Besseren Schutz der Synagogen gefordert
Nach dem Angriff auf das jüdische Gotteshaus in Halle wächst die Kritik an den Sicherheitsbehörden
Der Anschlag auf die Synagoge wurde offenbar von einem 27Jährigen verübt. Es ist umstritten, ob es sich um einen Einzeltäter handelt.
Der mutmaßliche Täter Stephan B. wollte offenbar ein Blutbad in der Synagoge in Halle (Saale) anrichten. Aber er scheiterte an der gesicherten Eingangstür und zog ab.
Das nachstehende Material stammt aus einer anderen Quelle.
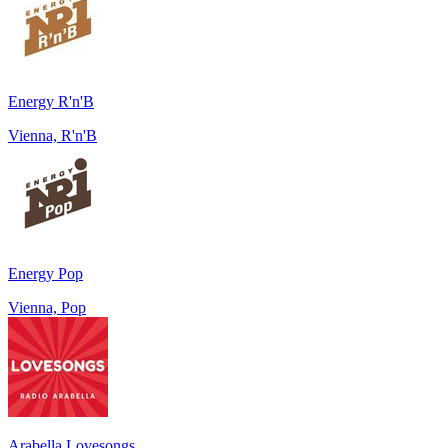
Energy R'n'B
Vienna, R'n'B
Energy Pop
Vienna, Pop
Arabella Lovesongs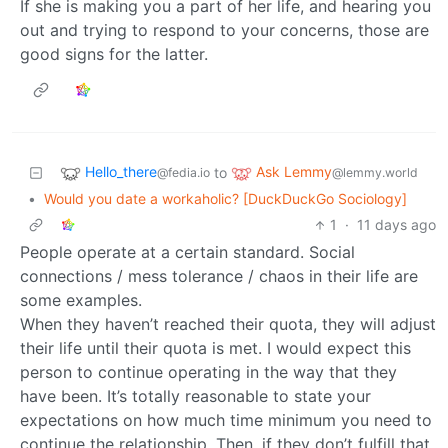
If she is making you a part of her life, and hearing you
out and trying to respond to your concerns, those are
good signs for the latter.
Hello_there
Ask Lemmy
to
@fedia.io
@lemmy.world
•
Would you date a workaholic? [DuckDuckGo Sociology]
1
·
11 days ago
People operate at a certain standard. Social
connections / mess tolerance / chaos in their life are
some examples.
When they haven’t reached their quota, they will adjust
their life until their quota is met. I would expect this
person to continue operating in the way that they
have been. It’s totally reasonable to state your
expectations on how much time minimum you need to
continue the relationship. Then, if they don’t fulfill that,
Zwei Menschen mussten dennoch sterben, eine Passantin nur wenige Meter von der Synagoge entfernt und ein Mann in einem Dönerladen um die Ecke.
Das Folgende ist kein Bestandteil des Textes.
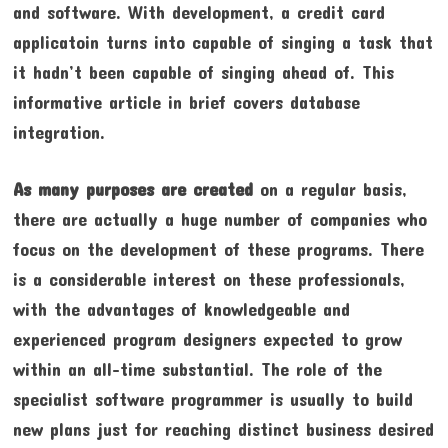
and software. With development, a credit card
applicatoin turns into capable of singing a task that
it hadn’t been capable of singing ahead of. This
informative article in brief covers database
integration.
As many purposes are created
on a regular basis,
there are actually a huge number of companies who
focus on the development of these programs. There
is a considerable interest on these professionals,
with the advantages of knowledgeable and
experienced program designers expected to grow
within an all-time substantial. The role of the
specialist software programmer is usually to build
new plans just for reaching distinct business desired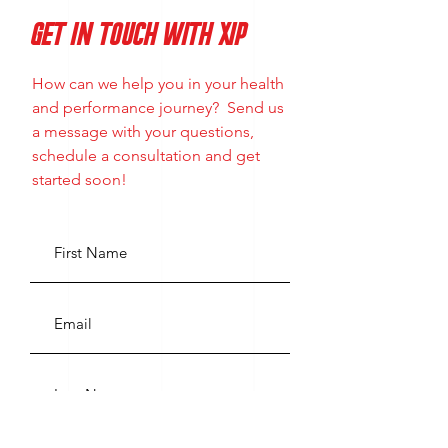
GET IN TOUCH WITH XIP
How can we help you in your health
and performance journey? Send us
a message with your questions,
schedule a consultation and get
started soon!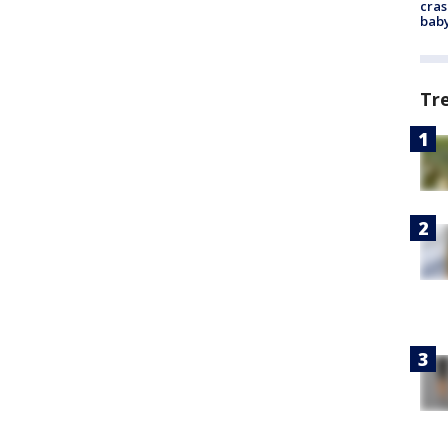
cras
baby
Tr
Josef Schuster, Präsident des Zentralrats der Juden in Deutschland, brachte die Frage auf, ob diese Taten womöglich hätten verhindert werden können, wenn es einen Polizeischutz vor der Einrichtung gegeben hätte. Offensichtlich habe man in SachsenAnhalt die Situation im Vorfeld verkannt, sagte er am Donnerstag im Deutschlandfunk. Bei den meisten Synagogen sei es üblich, dass sie zu Gottesdienstzeiten von der Polizei bewacht sind. In Sachsen-Anhalt sei das aber offensichtlich nicht die Regel.
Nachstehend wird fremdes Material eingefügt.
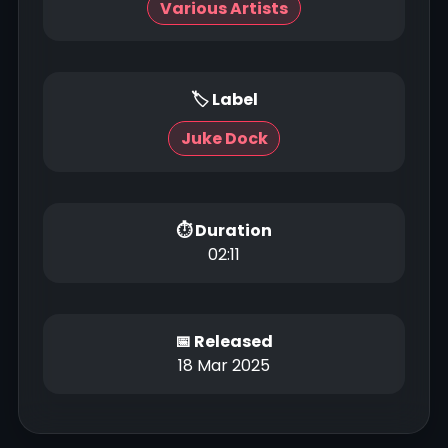
Various Artists
🏷 Label
Juke Dock
⏱ Duration
02:11
📅 Released
18 Mar 2025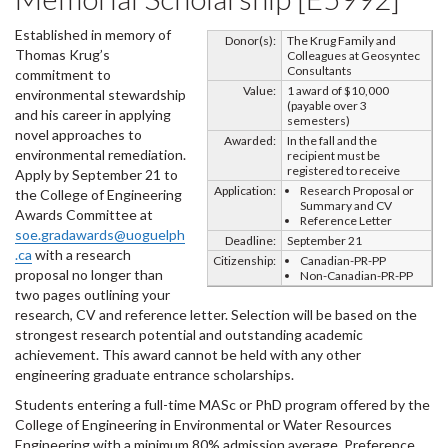
Established in memory of
Donor(s):
The Krug Family and
Thomas Krug’s
Colleagues at Geosyntec
Consultants
commitment to
Value:
1 award of $10,000
environmental stewardship
(payable over 3
and his career in applying
semesters)
novel approaches to
Awarded:
In the fall and the
environmental remediation.
recipient must be
registered to receive
Apply by September 21 to
Application:
Research Proposal or
the College of Engineering
Summary and CV
Awards Committee at
Reference Letter
soe.gradawards@uoguelph
Deadline:
September 21
.ca
with a research
Citizenship:
Canadian-PR-PP
proposal no longer than
Non-Canadian-PR-PP
two pages outlining your
research, CV and reference letter. Selection will be based on the
strongest research potential and outstanding academic
achievement. This award cannot be held with any other
engineering graduate entrance scholarships.
Students entering a full-time MASc or PhD program offered by the
College of Engineering in Environmental or Water Resources
Engineering with a minimum 80% admission average. Preference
Die frühere Präsidentin des Zentralrates der Juden in Deutschland, Charlotte Knobloch, hält für alle jüdischen Einrichtungen Polizeischutz für nötig. »Daran darf es keinen Zweifel mehr geben, nirgends in Deutschland«, sagte Knobloch.
Die Bundesanwaltschaft wollte am Donnertag Haftbefehl gegen den mutmaßlichen Täter Stephan B beantragen. Sie geht von einer rechtsextremen und antisemitischen Tat aus. Der Polizei ist der 27-Jährige bislang nicht bekannt gewesen. Die Behörden gehen davon aus, dass es sich um einen Einzeltäter handelt.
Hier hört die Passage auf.